Back in 2013 I built my gaming PC, and did this on a budget.

At the time it worked great and could run Skyrim on very high graphics easily with no lag

As a few years have now passed, its got slower and slower, until it now takes about 20 mins (no joke) from first pressing the power button, to being fully usable

My question is, looking at my below specs, can upgrading 1 or 2 elements make my PC fast and usable again, or has it gone too far and i'd be better off starting a new rig?

I don't use it all that often so want to keep it on a budget still as much as possible

Thanks for all your help.

My specs are as follows:

Komputerbay 8GB RAM ( 2 x 4gb DDr3 DIMM)
Seagate Barracuda 500gb HDD
VTX3D AMD Radeon HD 7750 graphics Card
AMD HDZ965FBGMBOX Phenom ii X4 965 3.4ghz AM3 Black edition CPU
Gigabyte GA-78LMT-USB3 AMD 760G )Socket AM3+ Micro-ATX Motherboard
corsair CX500

If I missed anything major off here, please let me know (didn't think keyboards, mice, screens etc really matter)
 

Oussebon

Multiverse Poster
Clean install of Windows.

Add an SSD (250gb SSD e.g. MX500).

Reinstalling Windows is free and if there is a hardware failure in your PC down the line you can at least transfer the SSD to a future system.
 

Tony1044

Prolific Poster
Exactly what Oussebon says.

Over time one of the biggest factors that cause slowdowns is the amount of crud we install either on purpose, or usually as add-ons to other software (games and their 'game centres' are a good example of this).

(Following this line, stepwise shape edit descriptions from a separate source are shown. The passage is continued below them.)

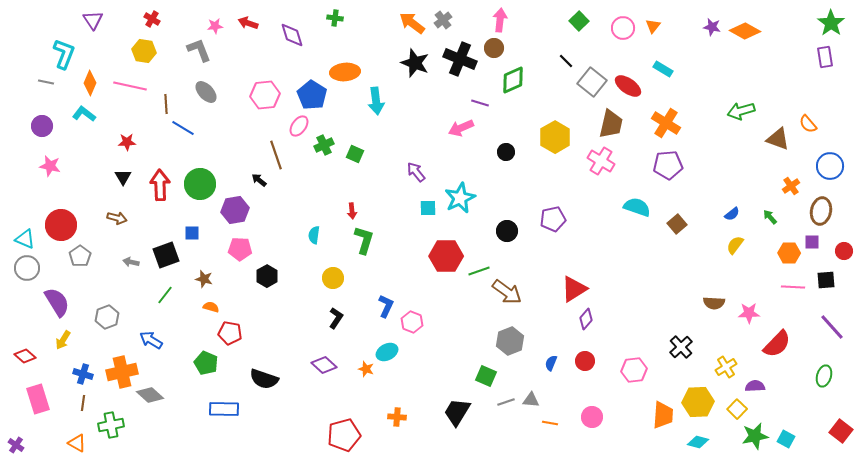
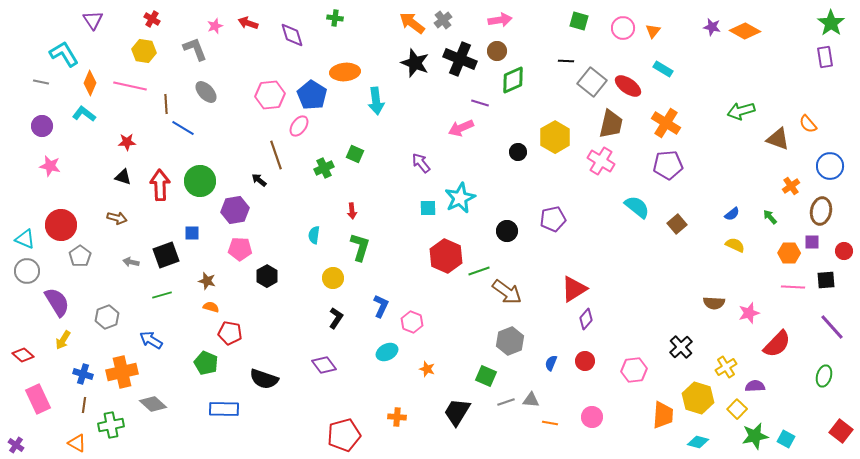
pink arrow at (500, 20): rotated 75 degrees clockwise
green square at (579, 21): rotated 30 degrees counterclockwise
pink star at (215, 26): rotated 14 degrees counterclockwise
orange triangle at (653, 26): moved 5 px down
brown circle at (494, 48): moved 3 px right, 3 px down
gray L-shape at (199, 50): moved 4 px left, 1 px up
cyan L-shape at (64, 54): rotated 52 degrees counterclockwise
black line at (566, 61): rotated 42 degrees counterclockwise
gray line at (46, 82): moved 5 px left
pink hexagon at (265, 95): moved 5 px right
green cross at (324, 145): moved 23 px down
black circle at (506, 152): moved 12 px right
purple arrow at (416, 172): moved 5 px right, 9 px up
black triangle at (123, 177): rotated 42 degrees counterclockwise
green circle at (200, 184): moved 3 px up
cyan semicircle at (637, 207): rotated 20 degrees clockwise
green L-shape at (364, 240): moved 4 px left, 7 px down
yellow semicircle at (735, 245): rotated 78 degrees clockwise
red hexagon at (446, 256): rotated 24 degrees clockwise
gray circle at (27, 268): moved 3 px down
brown star at (204, 279): moved 3 px right, 2 px down
green line at (165, 295): moved 3 px left; rotated 36 degrees clockwise
blue L-shape at (386, 306): moved 5 px left
pink star at (749, 313): rotated 15 degrees counterclockwise
red diamond at (25, 356): moved 2 px left, 1 px up
purple diamond at (324, 365): rotated 10 degrees clockwise
orange star at (366, 369): moved 61 px right
gray diamond at (150, 395): moved 3 px right, 9 px down
pink rectangle at (38, 399): rotated 8 degrees counterclockwise
yellow hexagon at (698, 402): moved 4 px up; rotated 20 degrees clockwise
brown line at (83, 403): moved 1 px right, 2 px down
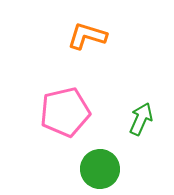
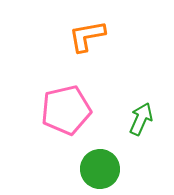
orange L-shape: rotated 27 degrees counterclockwise
pink pentagon: moved 1 px right, 2 px up
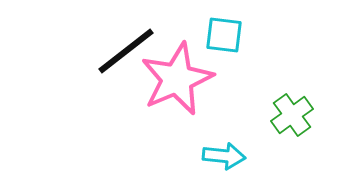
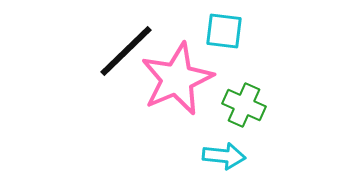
cyan square: moved 4 px up
black line: rotated 6 degrees counterclockwise
green cross: moved 48 px left, 10 px up; rotated 30 degrees counterclockwise
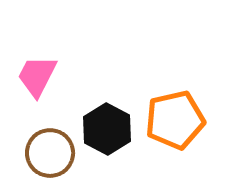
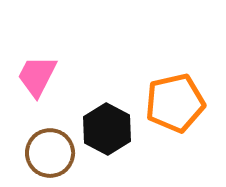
orange pentagon: moved 17 px up
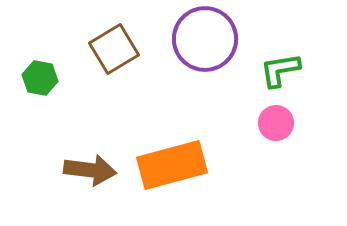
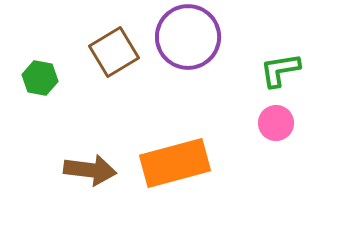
purple circle: moved 17 px left, 2 px up
brown square: moved 3 px down
orange rectangle: moved 3 px right, 2 px up
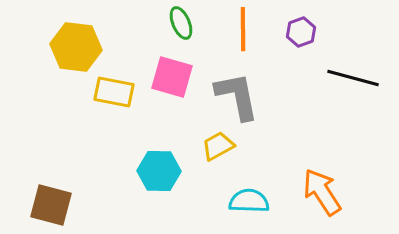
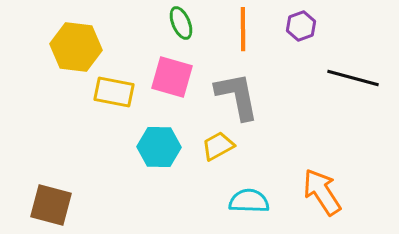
purple hexagon: moved 6 px up
cyan hexagon: moved 24 px up
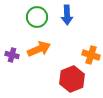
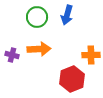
blue arrow: rotated 18 degrees clockwise
orange arrow: rotated 20 degrees clockwise
orange cross: rotated 18 degrees counterclockwise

They often add themselves to various startup places so that they load at logon and over time can vastly slow the boot and logon process down as you are seeing.

Doing a backup of all your important data and then a clean install - i.e. one where you ideally format the disk is a very worthwhile exercise but, also as Oussebon suggests, if you're going to down that route you may as well also take the opportunity to pop an SSD in. Any SSD is an order of magnitude faster than an HDD anyway but combined with the fresh install of Windows, it will genuinely feel like a new machine all over again.

It won't improve things much in-game, of course, other than to speed up level loading, but your PC performance overall will genuinely be massively better all round.

Edit: You could also keep the HDD if you wanted, to store data on. If you do this, I would suggest that you remove it and only have the SSD in for installation as that way you are 100% guaranteed to be putting the OS on the correct drive.